Eyeing Environmental Monitoring, Oceasoft Rolls Out Sigfox-compliant Sensors

The French wireless sensor provider is expanding beyond its core business in the life-sciences sector by enabling long-range, low-power sensors that communicate via Sigfox's protocol and network.
By Mary Catherine O'Connor
Dec 22, 2014

Oceasoft, a French company that sells wireless sensor systems, recently announced its latest sensor product line, the Cobalt S3. Like Oceasoft's first and second generation of wireless sensors, the S3 is available with integrated temperature, humidity, CO2, differential pressure, ambient light and voltage sensors, but unique to the S3 is its communication protocol. These new products send and receive data using the Sigfox ultra-narrow-band radio frequency protocol (meaning it relies on very narrow slices of the unlicensed Industrial Scientific Medical [ISM] frequency band). The Sigfox protocol is based on a European Telecommunications Standards Institute (ETSI) specification for a bi-directional data network enabling data to be transmitted over a long distance—up to 40 kilometers (24.9 miles)—while using very little power.

Sigfox, the French firm that developed the Sigfox protocol, is rolling out the required infrastructure to support these ultra-narrow-band devices, and thus far has installed its transceivers in France, Holland, the United Kingdom and Spain. It is also in the process of deploying its transceivers in San Francisco, and is conducting a pilot project in Graz, Austria. (Sigfox is one of a handful of companies looking to leverage low-throughput networks for IoT applications.)

Oceasoft's Cobalt S3 sensor
According to Laurent Rousseau, Oceasoft's CEO, 85 percent of the company's customers are in the life-sciences sector and use the sensors to do such things as monitor the temperature of vaccines in storage or in transit, or to track CO2 or differential pressure levels, which are important metrics for applications in research laboratories.

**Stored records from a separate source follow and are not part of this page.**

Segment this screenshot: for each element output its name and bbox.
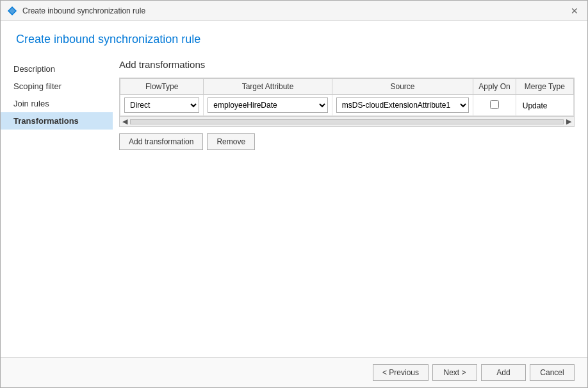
cell-flowtype: Direct Expression Constant xyxy=(120,95,204,116)
title-bar: Create inbound synchronization rule ✕ xyxy=(1,1,587,21)
section-title: Add transformations xyxy=(119,59,575,70)
source-select[interactable]: msDS-cloudExtensionAttribute1 xyxy=(336,97,470,113)
scroll-left-btn[interactable]: ◀ xyxy=(122,117,127,126)
page-title: Create inbound synchronization rule xyxy=(16,33,572,46)
window-header: Create inbound synchronization rule xyxy=(1,21,587,53)
applyonce-checkbox[interactable] xyxy=(490,100,499,109)
title-bar-title: Create inbound synchronization rule xyxy=(22,6,145,15)
title-bar-left: Create inbound synchronization rule xyxy=(7,6,145,16)
add-button[interactable]: Add xyxy=(481,364,526,381)
remove-button[interactable]: Remove xyxy=(207,133,255,150)
transformation-buttons: Add transformation Remove xyxy=(119,133,575,150)
next-button[interactable]: Next > xyxy=(432,364,477,381)
flowtype-select[interactable]: Direct Expression Constant xyxy=(124,97,199,113)
footer: < Previous Next > Add Cancel xyxy=(1,357,587,387)
cell-source: msDS-cloudExtensionAttribute1 xyxy=(332,95,473,116)
cell-mergetype: Update xyxy=(516,95,573,116)
col-header-source: Source xyxy=(332,79,473,95)
sidebar-item-transformations[interactable]: Transformations xyxy=(1,112,113,130)
transformations-table: FlowType Target Attribute Source Apply O… xyxy=(120,78,574,116)
sidebar-item-scoping-filter[interactable]: Scoping filter xyxy=(1,78,113,95)
cell-targetattr: employeeHireDate xyxy=(204,95,332,116)
sidebar-item-join-rules[interactable]: Join rules xyxy=(1,95,113,112)
cancel-button[interactable]: Cancel xyxy=(530,364,575,381)
main-window: Create inbound synchronization rule ✕ Cr… xyxy=(0,0,588,388)
col-header-flowtype: FlowType xyxy=(120,79,204,95)
window-content: Description Scoping filter Join rules Tr… xyxy=(1,53,587,357)
scroll-right-btn[interactable]: ▶ xyxy=(566,117,571,126)
col-header-targetattr: Target Attribute xyxy=(204,79,332,95)
main-content-area: Add transformations FlowType Target Attr… xyxy=(113,53,587,357)
sidebar-item-description[interactable]: Description xyxy=(1,60,113,78)
mergetype-value: Update xyxy=(520,99,550,112)
col-header-applyonce: Apply On xyxy=(473,79,516,95)
app-icon xyxy=(7,6,17,16)
sidebar: Description Scoping filter Join rules Tr… xyxy=(1,53,113,357)
targetattr-select[interactable]: employeeHireDate xyxy=(208,97,327,113)
table-row: Direct Expression Constant employeeHireD… xyxy=(120,95,574,116)
add-transformation-button[interactable]: Add transformation xyxy=(119,133,203,150)
close-button[interactable]: ✕ xyxy=(568,4,581,17)
cell-applyonce xyxy=(473,95,516,116)
table-header-row: FlowType Target Attribute Source Apply O… xyxy=(120,79,574,95)
previous-button[interactable]: < Previous xyxy=(373,364,429,381)
col-header-mergetype: Merge Type xyxy=(516,79,573,95)
window-body: Create inbound synchronization rule Desc… xyxy=(1,21,587,387)
transformations-table-container: FlowType Target Attribute Source Apply O… xyxy=(119,78,575,127)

Its clients include pharmaceutical firms GlaxoSmithKline, Novartis and Sanofi. (In 2010, Oceasoft signed a distribution and branding agreement with California-based genetic testing and biomedical industry supplier Thermo Fisher Scientific, which helped Oceasoft grow its user base in North America.) However, Oceasoft also serves companies in the perishable-foods supply chain, as well as vendors that provide environmental monitoring services for cities or researchers. Rousseau is hopeful that the Cobalt S3 sensors and the long-range data transmission they support will allow Oceasoft to attract a greater number of customers in these two sectors.

"If you install pollution sensors in cities," Rousseau says, "it is very convenient to use the Sigfox network to collect data from these sensors." That's because environmental monitoring requires that small packets of data be transmitted regularly over a long distance, which plays to the Sigfox network's strengths, while avoiding its weakness: low bandwidth. While the Cobalt S3 sensor's Sigfox radio module—which operates at 868 MHz in Europe and at 915 MHz in North America—can transmit a signal that can be received by a Sigfox gateway from as far as 500 kilometers (311 miles) away, it supports only small packets of data.

"We only transmit things like temperature readings, or pressure differentials, so we do not require large bandwidth," Rousseau explains.

The alternative means for sending data over long distances—using a cellular network—requires users to pay for access to a cellular network. What's more, Rousseau notes, since sensors communicating over a cellular network have a shorter range, using a cellular network would require that an end user purchase more sensors, compared with using Sigfox-compatible sensors and Sigfox's network of access points. The Sigfox sensors will have a longer battery life, he says, and thus lower maintenance costs. According to Oceasoft's calculations, overall hardware costs associated with a Sigfox-based sensor network are 30 percent lower than with a cellular-based network of comparable size, and the communication fees associated with operating are five times lower for a Sigfox system, since the Sigfox subscription costs are considerably lower.